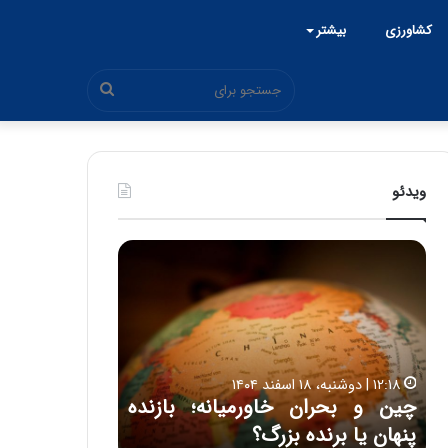
کشاورزی
بیشتر
جستجو
برای
ویدئو
ح
م
ی
د
۱۵:۴۴ | سه شنبه، ۲۶ خرداد ۱۴۰۵
ک
حمید کشاورز: آینده ایران‌خودرو
ش
روشن است | برنامه جدید
ا
و
نده
ایران‌خودرو برای تولید خودروهای
ر
باکیفیت
ز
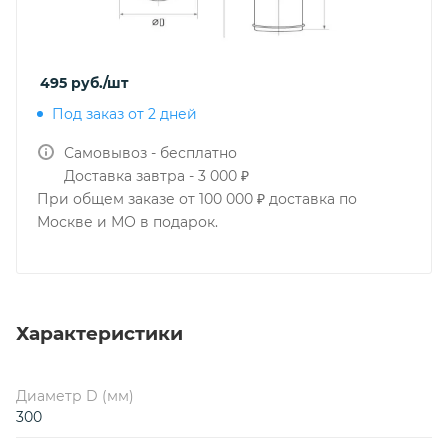
495
руб.
/шт
Под заказ от 2 дней
Самовывоз - бесплатно
Доставка завтра - 3 000 ₽
При общем заказе от 100 000 ₽ доставка по
Москве и МО в подарок.
Характеристики
Диаметр D (мм)
300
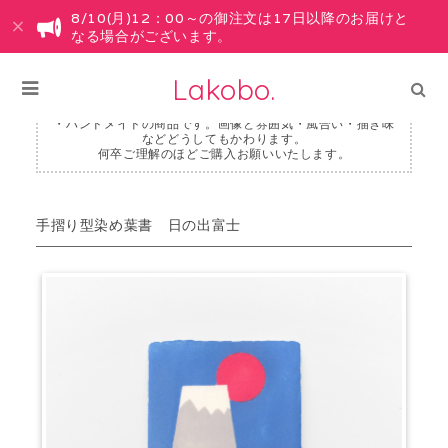
8/10(月)12：00～の御注文は17日以降のお届けと
なる場合がございます。
Lakobo.
・ハンドメイドの商品です。画像と雰囲気・風合い・描き味
などどうしてもかわります。
何卒ご理解のほどご購入お願いいたします。
手摺り型染め葉書 日の出富士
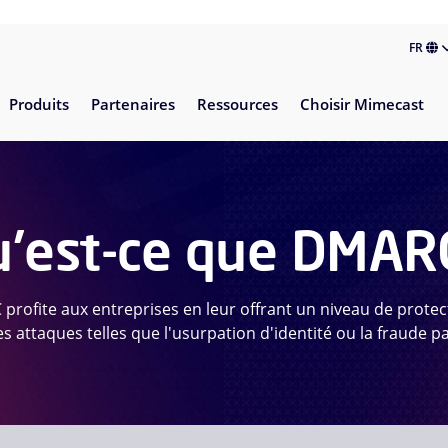
FR
Produits
Partenaires
Ressources
Choisir Mimecast
'est-ce que DMAR
profite aux entreprises en leur offrant un niveau de prote
es attaques telles que l'usurpation d'identité ou la fraude pa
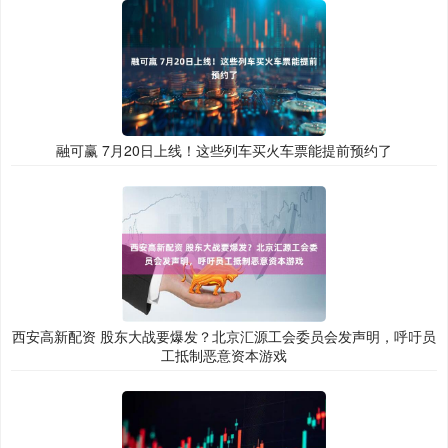
融可赢 7月20日上线！这些列车买火车票能提前预约了
西安高新配资 股东大战要爆发？北京汇源工会委员会发声明，呼吁员
工抵制恶意资本游戏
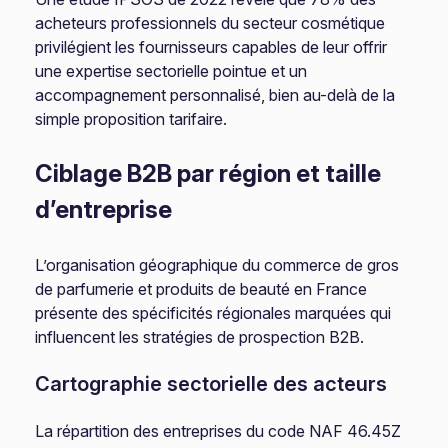
acheteurs professionnels du secteur cosmétique
privilégient les fournisseurs capables de leur offrir
une expertise sectorielle pointue et un
accompagnement personnalisé, bien au-delà de la
simple proposition tarifaire.
Ciblage B2B par région et taille
d’entreprise
L’organisation géographique du commerce de gros
de parfumerie et produits de beauté en France
présente des spécificités régionales marquées qui
influencent les stratégies de prospection B2B.
Cartographie sectorielle des acteurs
La répartition des entreprises du code NAF 46.45Z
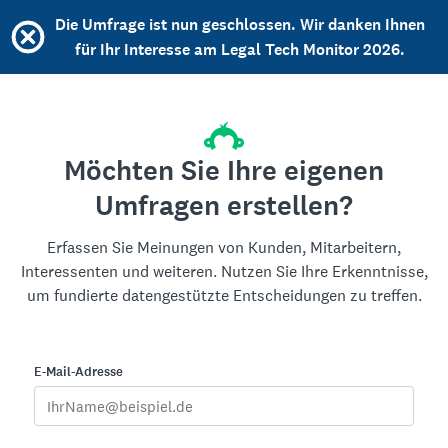
Die Umfrage ist nun geschlossen. Wir danken Ihnen
für Ihr Interesse am Legal Tech Monitor 2026.
Möchten Sie Ihre eigenen
Umfragen erstellen?
Erfassen Sie Meinungen von Kunden, Mitarbeitern,
Interessenten und weiteren. Nutzen Sie Ihre Erkenntnisse,
um fundierte datengestützte Entscheidungen zu treffen.
E-Mail-Adresse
------------------------------------------------------------
= WHAT IS EXPECTED =
Both the line containing "acheteurs professionnels du" and the line containing "um fundierte datengestützte" above belong in the output, as do the lines between them. Print them exactly, without pictures.

= EXPECTED ANSWER =
acheteurs professionnels du secteur cosmétique
privilégient les fournisseurs capables de leur offrir
une expertise sectorielle pointue et un
accompagnement personnalisé, bien au-delà de la
simple proposition tarifaire.
Ciblage B2B par région et taille
d’entreprise
L’organisation géographique du commerce de gros
de parfumerie et produits de beauté en France
présente des spécificités régionales marquées qui
influencent les stratégies de prospection B2B.
Cartographie sectorielle des acteurs
La répartition des entreprises du code NAF 46.45Z
Die Umfrage ist nun geschlossen. Wir danken Ihnen
für Ihr Interesse am Legal Tech Monitor 2026.
Möchten Sie Ihre eigenen
Umfragen erstellen?
Erfassen Sie Meinungen von Kunden, Mitarbeitern,
Interessenten und weiteren. Nutzen Sie Ihre Erkenntnisse,
um fundierte datengestützte Entscheidungen zu treffen.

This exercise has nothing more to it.